The latest sale saw him dispose of 25m shares to raise £11.4mln and slash his stake from 8.73% to 2.99%.
Terry departed the claims outsourcer last month after an outcry over a controversial share sale scheme.
He and two other Quindell directors entered into a share sale and repurchase agreement with US lender Equities First Holdings ostensibly to buy shares in the company.
Terry sold £7.5 mln of shares to the US firm in exchange for cash and the promise he would buy them back in two years’ time, but it emerged later ownership of the shares had passed over to the US firm.
After he left the company, Terry was no longer under an obligation to buy the stock back.

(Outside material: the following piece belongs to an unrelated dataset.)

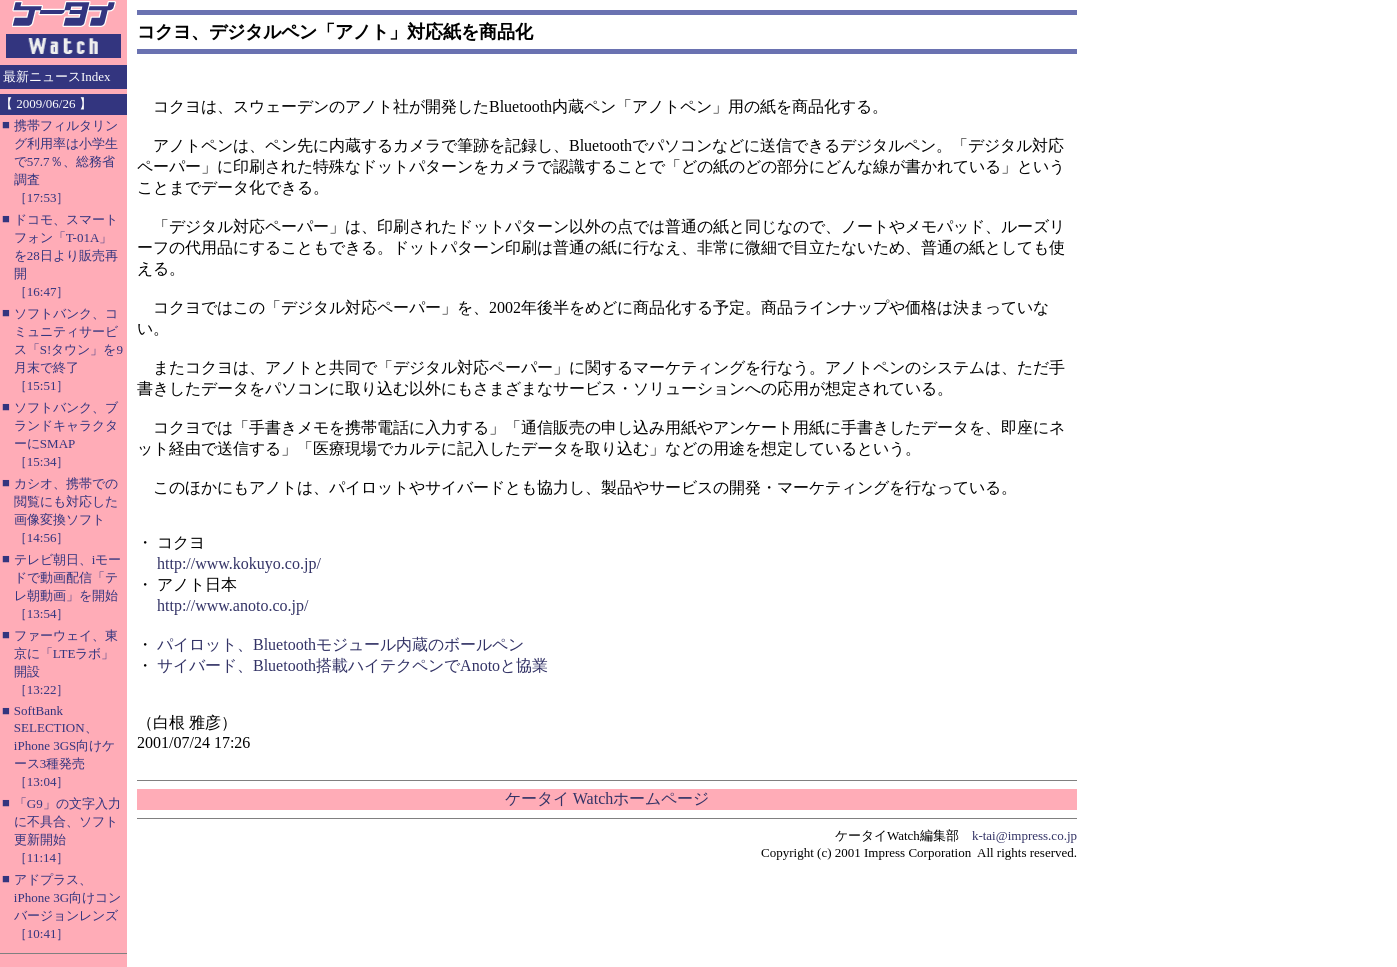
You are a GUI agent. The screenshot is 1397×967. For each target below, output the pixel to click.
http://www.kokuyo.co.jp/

Quindell shares have now fallen more than 90% since their high in April when Gotham City, a short seller-backed US research house, published a scathing report on the company.
Quindell consistently denied the claims and won an uncontested libel action against Gotham City.
This afternoon, it also unveiled contract renewals, which it said, demonstrated its offerings remains attractive to the insurance industry.
Swinton Group, one of the UK's largest insurance brokers, signed a multi-year contract renewal with the firm, while it also inked a contract renewal with Insurethebox - the UK's largest provider of telematics insurance.
Shares in the firm slumped 23% today to 35p.